Camp Julien was the main base for the Canadian contingent of the International Security Assistance Force (ISAF) in Kabul, Afghanistan.

The camp was named after Lance Corporal George Patrick Julien, a Canadian Army soldier who was awarded the Military Medal as a Private, for his actions at Hill 187 in Korea in May 1953. LCpl Julien was a member of 3rd Battalion, The Royal Canadian Regiment, which was the first unit to occupy Camp Julien.

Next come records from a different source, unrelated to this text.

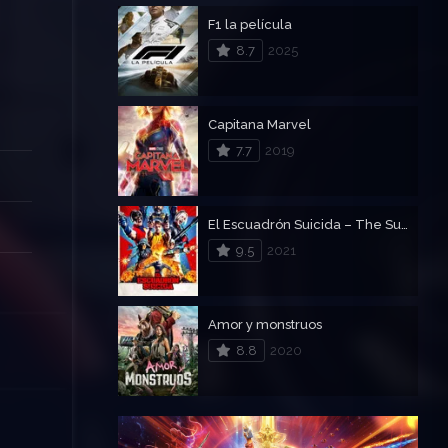
F1 la película
8.7
2025
Capitana Marvel
7.7
2019
El Escuadrón Suicida – The Suicide Squad
9.5
2021
Amor y monstruos
8.8
2020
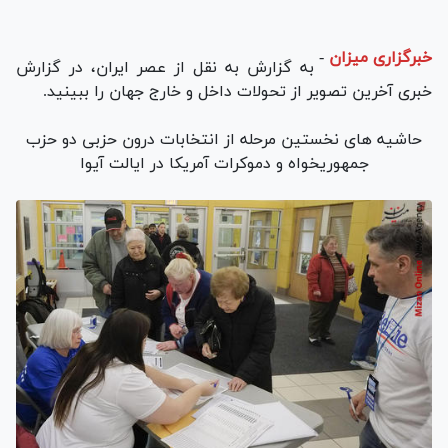
خبرگزاری میزان
-
به گزارش
به نقل از عصر ایران، در گزارش
خبری آخرین تصویر از تحولات داخل و خارج جهان را ببینید.
حاشیه های نخستین مرحله از انتخابات درون حزبی دو حزب
جمهوریخواه و دموکرات آمریکا در ایالت آیوا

At its height the camp housed 2,000 Canadian soldiers and over 400 civilian workers, approximately half of whom were Nepalese. The Nepalese workers were responsible for manual labour, including cooking and cleaning. The Canadian workers supervised, and completed tasks in office, warehouse, laundry, maintenance, utilities, cleaning service and food preparation settings. Other workers hailed from South Africa, the United States, the United Kingdom and India. A limited number of local Afghan citizens were employed in the laundry. This was the Canadian military's first large-scale camp which was largely run by a third-party independent contractor, in this case SNC Lavalin PAE.

The camp had a good reputation with coalition troops for its amenities which included water and sewage treatment plants and a water bottling facility.

The site closed in November 2005 and was handed over to the Government of Afghanistan.

In April 2007, Camp Julien reopened and was designated a new home for the COIN (Counterinsurgency) Academy. It was a multinational organization that ran a week-long course designed to teach military leaders the basics of counterinsurgency operations.